Now even though you're on this quest for positivity that doesn't mean rejection isn't a part of it all. Although, at the time rejection may seem bad, it is all for the greater good. That's not to say it doesn't hurt like heck.
I think when we feel rejected, we start to question our worth. We think, well that job didn't want me so there must be something wrong, or that person didn't want me so there is definitely something wrong with me. But why? Why does someone else's opinion of us determine our own opinion of us. Sure it hurts, sure it sucks especially if that's what you really wanted but it's not the end of the world. And really it isn't! Life really does go on. Pain is temporary. And easier said than done, you will get over it.
Now recently I've had my own share of rejection. The past month I've felt like everything I do is wrong. And of course it hurts. I try to stay positive but hey it's a sucky feeling to be rejected. But I think about it and being rejected does not determine my worth. Being rejected does not determine who I am as a person. I determine who I am. I determine if I'm going to be positive or negative and I determine my own happiness. I can sit here being sad about someone not liking me or I can get up and move on with my life. Not everyone is going to like you. Not every job or relationship is going to work out but that doesn't change how awesome you are unless you let it. I think the worst rejection is the rejection you receive from yourself, when you choose to be negative.
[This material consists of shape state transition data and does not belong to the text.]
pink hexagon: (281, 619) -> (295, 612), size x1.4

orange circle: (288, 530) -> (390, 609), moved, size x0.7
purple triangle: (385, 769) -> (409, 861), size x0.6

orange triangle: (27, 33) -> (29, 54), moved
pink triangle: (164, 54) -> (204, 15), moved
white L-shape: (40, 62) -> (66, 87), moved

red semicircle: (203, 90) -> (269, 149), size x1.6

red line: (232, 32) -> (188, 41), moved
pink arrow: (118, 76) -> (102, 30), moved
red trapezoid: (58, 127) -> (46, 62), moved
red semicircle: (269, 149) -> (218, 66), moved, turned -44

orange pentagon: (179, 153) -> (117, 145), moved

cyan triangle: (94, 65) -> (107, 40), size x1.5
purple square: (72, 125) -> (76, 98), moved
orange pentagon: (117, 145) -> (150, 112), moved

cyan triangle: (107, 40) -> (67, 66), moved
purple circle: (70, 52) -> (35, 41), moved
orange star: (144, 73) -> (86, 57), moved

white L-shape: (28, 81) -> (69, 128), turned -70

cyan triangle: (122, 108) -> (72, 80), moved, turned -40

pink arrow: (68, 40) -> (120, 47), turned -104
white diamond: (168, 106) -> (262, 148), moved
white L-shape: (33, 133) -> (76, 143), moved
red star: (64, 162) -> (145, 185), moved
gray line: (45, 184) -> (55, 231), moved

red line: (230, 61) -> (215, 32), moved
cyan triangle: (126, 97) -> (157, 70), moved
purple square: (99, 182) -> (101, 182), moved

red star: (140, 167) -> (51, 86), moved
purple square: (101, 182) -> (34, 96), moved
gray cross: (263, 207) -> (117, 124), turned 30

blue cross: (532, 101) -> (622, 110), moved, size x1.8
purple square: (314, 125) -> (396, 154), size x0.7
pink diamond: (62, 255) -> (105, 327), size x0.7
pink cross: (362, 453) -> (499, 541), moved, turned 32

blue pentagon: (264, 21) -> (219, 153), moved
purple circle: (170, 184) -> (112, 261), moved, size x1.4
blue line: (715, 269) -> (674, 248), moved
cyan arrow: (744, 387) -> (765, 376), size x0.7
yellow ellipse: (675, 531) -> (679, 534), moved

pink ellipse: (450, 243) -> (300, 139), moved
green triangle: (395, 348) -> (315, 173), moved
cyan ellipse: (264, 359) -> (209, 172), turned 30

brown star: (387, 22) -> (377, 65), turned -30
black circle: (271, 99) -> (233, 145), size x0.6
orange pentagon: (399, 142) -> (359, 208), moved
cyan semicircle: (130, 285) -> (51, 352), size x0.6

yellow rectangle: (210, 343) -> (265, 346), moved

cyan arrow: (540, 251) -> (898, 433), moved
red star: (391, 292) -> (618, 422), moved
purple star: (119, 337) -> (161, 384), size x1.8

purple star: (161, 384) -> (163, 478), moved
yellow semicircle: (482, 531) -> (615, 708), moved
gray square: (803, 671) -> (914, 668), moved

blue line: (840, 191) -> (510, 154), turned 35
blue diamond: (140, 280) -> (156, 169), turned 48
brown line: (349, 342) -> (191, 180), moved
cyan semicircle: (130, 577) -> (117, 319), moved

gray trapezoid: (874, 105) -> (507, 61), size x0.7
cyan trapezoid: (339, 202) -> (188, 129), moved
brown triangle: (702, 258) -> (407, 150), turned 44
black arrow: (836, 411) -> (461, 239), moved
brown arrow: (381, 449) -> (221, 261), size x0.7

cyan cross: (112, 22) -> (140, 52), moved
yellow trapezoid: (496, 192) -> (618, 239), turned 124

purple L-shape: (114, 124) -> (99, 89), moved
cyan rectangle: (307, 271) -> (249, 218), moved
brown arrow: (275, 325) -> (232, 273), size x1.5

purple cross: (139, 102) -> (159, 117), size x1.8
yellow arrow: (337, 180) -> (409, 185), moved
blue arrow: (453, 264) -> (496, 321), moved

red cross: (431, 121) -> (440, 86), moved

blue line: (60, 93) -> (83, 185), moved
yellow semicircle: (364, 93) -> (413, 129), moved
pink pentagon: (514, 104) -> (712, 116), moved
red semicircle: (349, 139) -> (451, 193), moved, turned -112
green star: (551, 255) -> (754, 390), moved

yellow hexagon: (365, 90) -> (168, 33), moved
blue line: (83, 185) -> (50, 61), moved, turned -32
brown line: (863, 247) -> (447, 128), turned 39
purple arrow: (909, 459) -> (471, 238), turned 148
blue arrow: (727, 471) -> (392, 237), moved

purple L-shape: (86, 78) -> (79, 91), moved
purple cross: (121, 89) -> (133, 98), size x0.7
And yeah there will be pain, that's inevitable. I wake up everyday and think, am I going to let the pain control my life or am I going to take control today? Because to be honest some days I just really want to stay in bed and cry. And in the past I've done that before, but that didn't make me feel any better. So I've tried many different things and the best one is being positive, even when it's hard. Seriously that fake it 'till you make it thing is real. Eventually you'll realize you aren't even faking it anymore.
Things will get easier I promise. Take each day one day at a time. Things get better with time.
One thing I've noticed, is the more I reach out to people with positivity and love, the better I feel. You have to give what you want in order to receive it. Chin up, you're awesome.